**Exercise objective:** Copy every entry below exactly as it appears, leaving out the images.

**Supplied material:**

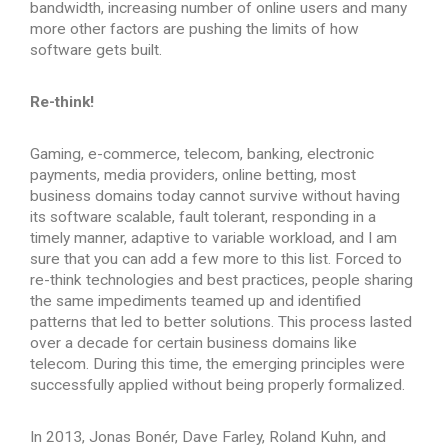
bandwidth, increasing number of online users and many
more other factors are pushing the limits of how
software gets built.
Re-think!
Gaming, e-commerce, telecom, banking, electronic
payments, media providers, online betting, most
business domains today cannot survive without having
its software scalable, fault tolerant, responding in a
timely manner, adaptive to variable workload, and I am
sure that you can add a few more to this list. Forced to
re-think technologies and best practices, people sharing
the same impediments teamed up and identified
patterns that led to better solutions. This process lasted
over a decade for certain business domains like
telecom. During this time, the emerging principles were
successfully applied without being properly formalized.
In 2013, Jonas Bonér, Dave Farley, Roland Kuhn, and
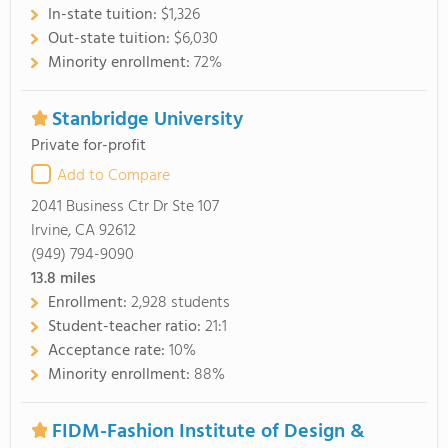
In-state tuition:
$1,326
Out-state tuition:
$6,030
Minority enrollment:
72%
Stanbridge University
Private for-profit
Add to Compare
2041 Business Ctr Dr Ste 107
Irvine, CA 92612
(949) 794-9090
13.8
miles
Enrollment:
2,928 students
Student-teacher ratio:
21:1
Acceptance rate:
10%
Minority enrollment:
88%
FIDM-Fashion Institute of Design &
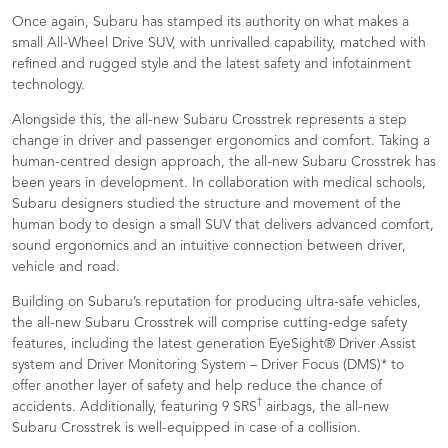
Once again, Subaru has stamped its authority on what makes a
small All-Wheel Drive SUV, with unrivalled capability, matched with
refined and rugged style and the latest safety and infotainment
technology.
Alongside this, the all-new Subaru Crosstrek represents a step
change in driver and passenger ergonomics and comfort. Taking a
human-centred design approach, the all-new Subaru Crosstrek has
been years in development. In collaboration with medical schools,
Subaru designers studied the structure and movement of the
human body to design a small SUV that delivers advanced comfort,
sound ergonomics and an intuitive connection between driver,
vehicle and road.
Building on Subaru’s reputation for producing ultra-safe vehicles,
the all-new Subaru Crosstrek will comprise cutting-edge safety
features, including the latest generation EyeSight® Driver Assist
system and Driver Monitoring System – Driver Focus (DMS)* to
offer another layer of safety and help reduce the chance of
†
accidents. Additionally, featuring 9 SRS
airbags, the all-new
Subaru Crosstrek is well-equipped in case of a collision.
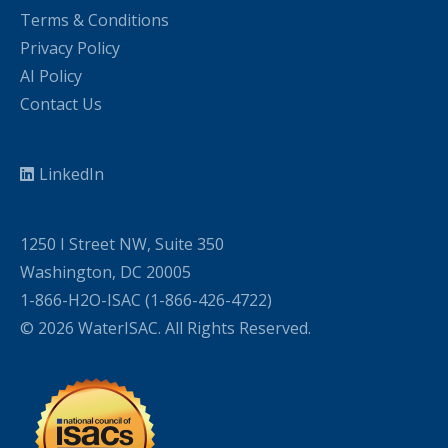
Terms & Conditions
Privacy Policy
AI Policy
Contact Us
LinkedIn
1250 I Street NW, Suite 350
Washington, DC 20005
1-866-H2O-ISAC (1-866-426-4722)
© 2026 WaterISAC. All Rights Reserved.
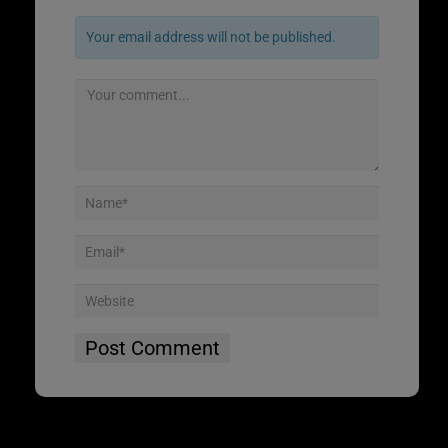
Your email address will not be published.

**Solution:**
bandwidth, increasing number of online users and many
more other factors are pushing the limits of how
software gets built.
Re-think!
Gaming, e-commerce, telecom, banking, electronic
payments, media providers, online betting, most
business domains today cannot survive without having
its software scalable, fault tolerant, responding in a
timely manner, adaptive to variable workload, and I am
sure that you can add a few more to this list. Forced to
re-think technologies and best practices, people sharing
the same impediments teamed up and identified
patterns that led to better solutions. This process lasted
over a decade for certain business domains like
telecom. During this time, the emerging principles were
successfully applied without being properly formalized.
In 2013, Jonas Bonér, Dave Farley, Roland Kuhn, and
In-state tuition:
$1,326
Out-state tuition:
$6,030
Minority enrollment:
72%
Stanbridge University
Private for-profit
Add to Compare
2041 Business Ctr Dr Ste 107
Irvine, CA 92612
(949) 794-9090
13.8
miles
Enrollment:
2,928 students
Student-teacher ratio:
21:1
Acceptance rate:
10%
Minority enrollment:
88%
FIDM-Fashion Institute of Design &
Once again, Subaru has stamped its authority on what makes a
small All-Wheel Drive SUV, with unrivalled capability, matched with
refined and rugged style and the latest safety and infotainment
technology.
Alongside this, the all-new Subaru Crosstrek represents a step
change in driver and passenger ergonomics and comfort. Taking a
human-centred design approach, the all-new Subaru Crosstrek has
been years in development. In collaboration with medical schools,
Subaru designers studied the structure and movement of the
human body to design a small SUV that delivers advanced comfort,
sound ergonomics and an intuitive connection between driver,
vehicle and road.
Building on Subaru’s reputation for producing ultra-safe vehicles,
the all-new Subaru Crosstrek will comprise cutting-edge safety
features, including the latest generation EyeSight® Driver Assist
system and Driver Monitoring System – Driver Focus (DMS)* to
offer another layer of safety and help reduce the chance of
†
accidents. Additionally, featuring 9 SRS
airbags, the all-new
Subaru Crosstrek is well-equipped in case of a collision.
Terms & Conditions
Privacy Policy
AI Policy
Contact Us
LinkedIn
1250 I Street NW, Suite 350
Washington, DC 20005
1-866-H2O-ISAC (1-866-426-4722)
© 2026 WaterISAC. All Rights Reserved.
Your email address will not be published.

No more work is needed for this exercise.